L’ATO rifiuti è un ennesimo problema o la soluzione?
«Sui rifiuti ho una mia idea, ragiono con una logica aziendale. Se hai fatto crack, te ne devi andare. Me ne sono andato dall’ATO rifiuti perché hanno nominato come direttore generale uno che è stato protagonista del sistema dei rifiuti finora. Avrei preferito una persona che venisse da fuori, senza rapporti col territorio, legami di alcun tipo, e con una logica completamente nuova. Resti avviluppato, azzavorrato. C’è un clamoroso conflitto di interessi».
Una recente indagine ha dimostrato il sodalizio criminale tra i clan Piccolo e Belforte di Marcianise, che idea si è fatto?
«La criminalità organizzata è un alibi, è un fatto storico che esiste. Premesso che è un’ala militare e che hanno fatto dei danni enormi, il problema sono proprio le articolazioni nel complesso: devono funzionare l’ufficio tecnico di Casal di Principe, di Castel Volturno, di Marcianise ecc… Arrestare non significa risolvere il problema. Il Comune interviene in una fase patologica, tutti devono avere una funzione, la democrazia svolge un ruolo molto basso nei nostri territori».
Che messaggio dare ai giovani nell’ottica del loro futuro? Restare, per poter cambiare le cose, oppure andarsene, perché altrove determinate cose non succedono?
«Credo molto nella forza dei giovani. Devono essere loro a dire: “vogliamo cambiare il mondo”. Io la voglia di cambiarlo, ce l’ho.
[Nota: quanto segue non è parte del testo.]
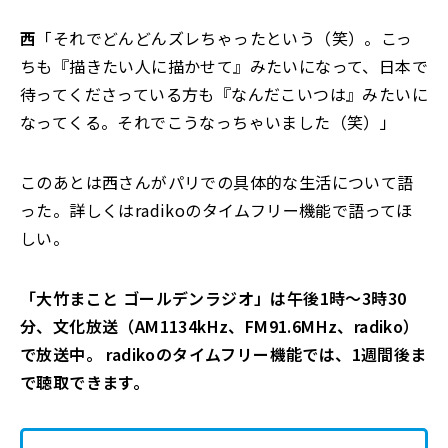
西
「それでどんどんズレちゃったという（笑）。こっ
ちも『描きたい人に描かせて』みたいになって、日本で
待ってくださっている方も『なんだこいつは』みたいに
なってくる。それでこうなっちゃいました（笑）」
このあとは西さんがパリでの具体的な生活について語
った。詳しくはradikoのタイムフリー機能で語ってほ
しい。
「大竹まこと ゴールデンラジオ」は午後1時～3時30
分、文化放送（AM1134kHz、FM91.6MHz、radiko）
で放送中。 radikoのタイムフリー機能では、1週間後ま
で聴取できます。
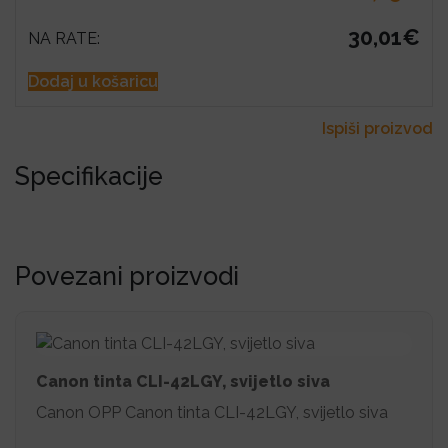
30,01€
NA RATE:
Dodaj u košaricu
Ispiši proizvod
Specifikacije
Povezani proizvodi
Canon tinta CLI-42LGY, svijetlo siva
Canon OPP Canon tinta CLI-42LGY, svijetlo siva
È chiaro che chi resta qui si trova in una condizione molto più pesante e grave di altri territori. Questo non riguarda solo i giovani, riguarda anche gli imprenditori, i Sindaci, tutto il sistema. Se i giovani non hanno voglia di cambiarlo, sono legittimati ad andare via. Io devo dare un messaggio positivo, quello di restare perché sto cambiando, sto facendo, sto dando un messaggio completamente nuovo. I giovani devono assumere posizione perché devono agire con la loro testa, devono essere tosti, perché la vita è tosta e così funziona!».